Vigésimo cuarto domingo. Tiempo Ordinario. Ciclo B

 

Como respuesta a la Palabra de Dios proclamada en la primera lectura, hemos afirmado comunitariamente una frase, que tiene rango de promesa: “Caminaré en presencia del Señor en el País de la vida”.

Si prestamos atención sobre ella, observamos que contiene dos partes: caminar en la presencia del Señor y en el País de la vida, que unidas entre sí forman un auténtico plan de vida espiritual y pastoral. ¿Qué significa caminar en la presencia del Señor? ¿Qué significa en el país de la vida?
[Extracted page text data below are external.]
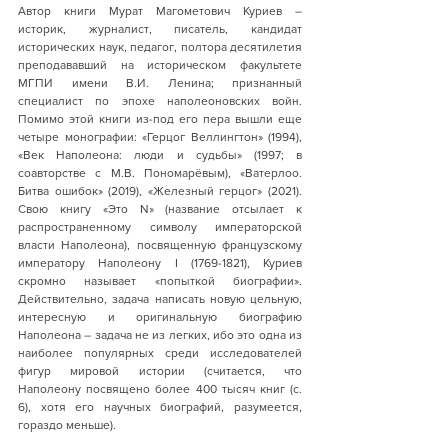
Автор книги Мурат Магометович Куриев – 
историк, журналист, писатель, кандидат 
исторических наук, педагог, полтора десятилетия 
преподававший на историческом факультете 
МГПИ имени В.И. Ленина; признанный 
специалист по эпохе наполеоновских войн. 
Помимо этой книги из-под его пера вышли еще 
четыре монографии: «Герцог Веллингтон» (1994), 
«Век Наполеона: люди и судьбы» (1997; в 
соавторстве с М.В. Пономарёвым), «Ватерлоо. 
Битва ошибок» (2019), «Железный герцог» (2021). 
Свою книгу «Это N» (название отсылает к 
распространенному символу императорской 
власти Наполеона), посвященную французскому 
императору Наполеону I (1769-1821), Куриев 
скромно называет «попыткой биографии». 
Действительно, задача написать новую цельную, 
интересную и оригинальную биографию 
Наполеона – задача не из легких, ибо это одна из 
наиболее популярных среди исследователей 
фигур мировой истории (считается, что 
Наполеону посвящено более 400 тысяч книг (с. 
6), хотя его научных биографий, разумеется, 
гораздо меньше). 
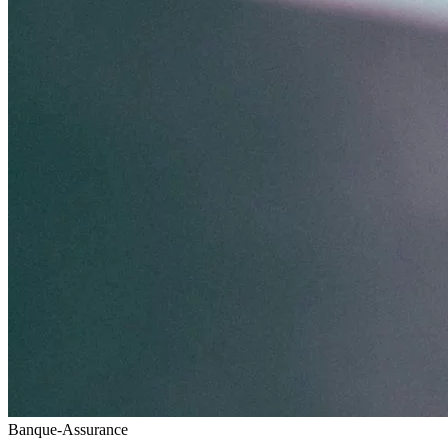
Banque-Assurance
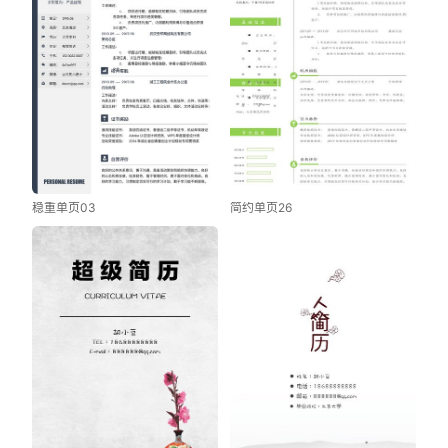
稳重单页03
简约单页26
 Caminar en presencia del Señor

Para poder caminar se necesitan tres cosas: salud en el cuerpo, movilidad en las piernas y la marcha. Un enfermo, por muy ágiles que tenga las piernas, no puede caminar porque le falta la salud es indispensable para hacer camino;  un sano, por mucha salud que tenga, no puede andar si le fallan los pies; y un hombre sano y robusto con  movilidad en los pies, no camina si se queda parado y no se pone en marcha. Teniendo estas tres condiciones indispensables para andar, tanto mejor se camina cuanto mejor es la salud, más ejercitada se tiene la musculatura de las piernas y más rápido es el desplazamiento.
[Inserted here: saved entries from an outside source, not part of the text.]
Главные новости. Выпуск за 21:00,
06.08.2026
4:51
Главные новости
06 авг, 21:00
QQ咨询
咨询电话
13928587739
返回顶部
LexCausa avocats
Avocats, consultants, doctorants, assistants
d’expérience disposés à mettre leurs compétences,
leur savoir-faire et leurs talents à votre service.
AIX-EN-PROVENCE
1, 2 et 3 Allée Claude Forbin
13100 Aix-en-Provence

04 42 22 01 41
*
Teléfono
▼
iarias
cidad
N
Aplicando este ejemplo natural a la vida cristiana, podríamos decir que para caminar en presencia del Señor, es necesario tener salud en el alma, es decir estar en gracia de Dios y ejercitar las virtudes, que son las potencias sobrenaturales del ejercicio del bien. De esta manera, se  hace el camino que va desde el tiempo a la eternidad, es decir desde que empezamos a vivir en cristiano hasta que llegamos a la meta del Cielo. Este recorrido se puede hacer de dos maneras: caminando simplemente en estado de gracia y caminando además con el estilo apostólico del ejercicio de obras buenas, bajo la bondadosa mirada de Dios Padre.
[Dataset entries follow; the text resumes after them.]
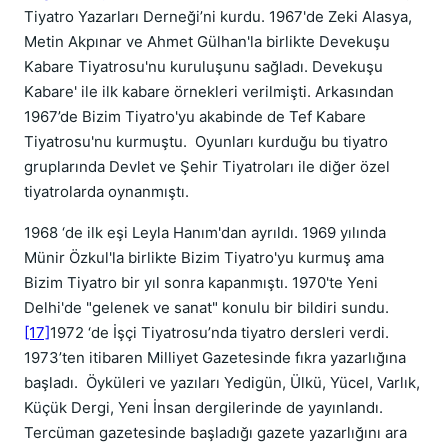
Tiyatro Yazarları Derneği’ni kurdu. 1967'de Zeki Alasya,
Metin Akpınar ve Ahmet Gülhan'la birlikte Devekuşu
Kabare Tiyatrosu'nu kuruluşunu sağladı. Devekuşu
Kabare' ile ilk kabare örnekleri verilmişti. Arkasından
1967’de Bizim Tiyatro'yu akabinde de Tef Kabare
Tiyatrosu'nu kurmuştu. Oyunları kurduğu bu tiyatro
gruplarında Devlet ve Şehir Tiyatroları ile diğer özel
tiyatrolarda oynanmıştı.
1968 ‘de ilk eşi Leyla Hanım'dan ayrıldı. 1969 yılında
Münir Özkul'la birlikte Bizim Tiyatro'yu kurmuş ama
Bizim Tiyatro bir yıl sonra kapanmıştı. 1970'te Yeni
Delhi'de "gelenek ve sanat" konulu bir bildiri sundu.
[17]
1972 ‘de İşçi Tiyatrosu’nda tiyatro dersleri verdi.
1973’ten itibaren Milliyet Gazetesinde fıkra yazarlığına
başladı. Öyküleri ve yazıları Yedigün, Ülkü, Yücel, Varlık,
Küçük Dergi, Yeni İnsan dergilerinde de yayınlandı.
Tercüman gazetesinde başladığı gazete yazarlığını ara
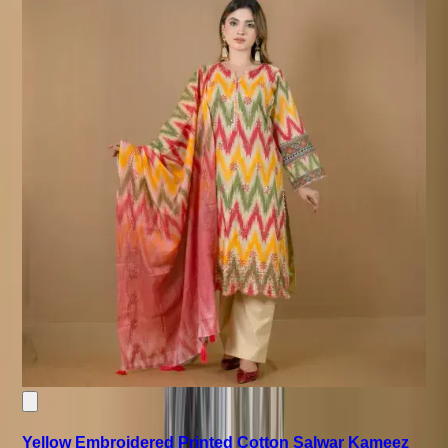
Yellow Embroidered Printed Cotton Salwar Kameez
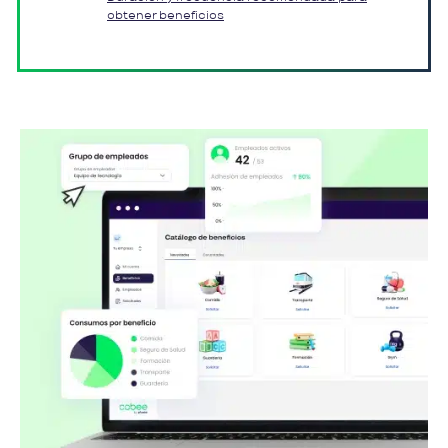
obtener beneficios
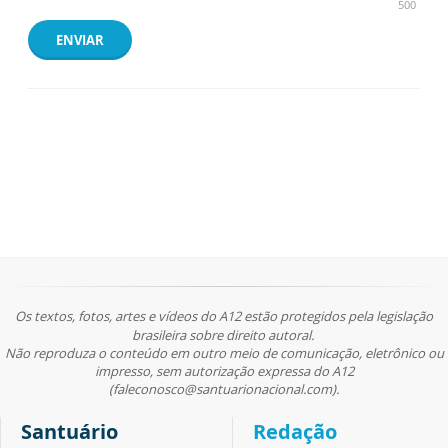
500
ENVIAR
Os textos, fotos, artes e vídeos do A12 estão protegidos pela legislação
brasileira sobre direito autoral.
Não reproduza o conteúdo em outro meio de comunicação, eletrônico ou
impresso, sem autorização expressa do A12
(faleconosco@santuarionacional.com).
Santuário
Redação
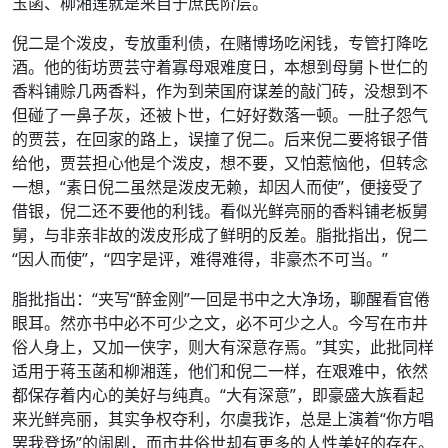
玉菡、柳湘莲就是来自于庶民阶层。
倪二是个泼皮，专放重利债，在赌博场吃闲钱，专管打降吃
酒。他的街坊贾芸守着寡母艰难度日，本想到母舅卜世仁的
香料铺赊几两香料，作为到荣国府谋差的敲门砖，没想到不
但碰了一鼻子灰，还被卜世，仁好好数落一顿。一肚子怨气
的贾芸，在回家的路上，误撞了倪二。后来倪二要将银子借
给他，贾芸担心他是个泼皮，想不要，又怕惹恼他，但转念
一想，“素日倪二虽然是泼皮无赖，却因人而使”，便接受了
借银，倪二还不要他的利钱。看似光鲜亮丽的香料铺老板舅
舅，与非亲非故的泼皮形成了鲜明的反差。脂批指出，倪二
“因人而使”，“四字是评，难得难得，非豪杰不可当。”
脂批指出：“夹写“醉金刚”一回是书中之大净场，聊醒看官倦
眼耳。然亦书中必不可少之文，必不可少之人。今写在市井
俗人身上，又加一侠字，则大有深意存焉。”其实，此批同样
适用于蒋玉菡和柳湘莲，他们和倪二一样，在艰难中，依然
都保存着内心的美好与纯真。“大有深意”，即豪盛大族看起
来光鲜亮丽，其实争权夺利，尔虞我诈，总是上演着“你方唱
罢我登场”的闹剧，而市井俗世却有更多的人性美好的存在。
¿Y cómo se consigue estar en gracia? La respuesta es muy sencilla, evangélica: cumpliendo sustancialmente los mandamientos de la ley de Dios y de la Santa Madre Iglesia; digo sustancialmente queriendo decir observando los preceptos del Señor en materia grave, pues es evidente que en el cumplimiento obligado de la ley, siempre hay defectos, imperfecciones, debilidades, que no obstaculizan la marcha, como tampoco dificulta la carrera los pequeños trastornos del cuerpo ni los rasguños en las piernas, por ejemplo. La gracia de Dios es consecuencia del cumplimiento de la Ley y el pecado consecuencia de su incumplimiento. “El que me ama, cumple los mandamientos, mi Padre lo amará y vendremos a Él y haremos morada en él”, dijo Jesús en el Evangelio. Un cristiano que camina en la vida espiritual con desgana, tibieza, a disgusto, a la fuerza, acaba por pararse y no caminar; y, si, todavía peor, vive en pecado mortal, no puede caminar. Tiene el don de la fe, pero no la vida del alma que es la gracia, de la misma manera que el enfermo tiene la vida, no está muerto, pero  no la fuerza para caminar.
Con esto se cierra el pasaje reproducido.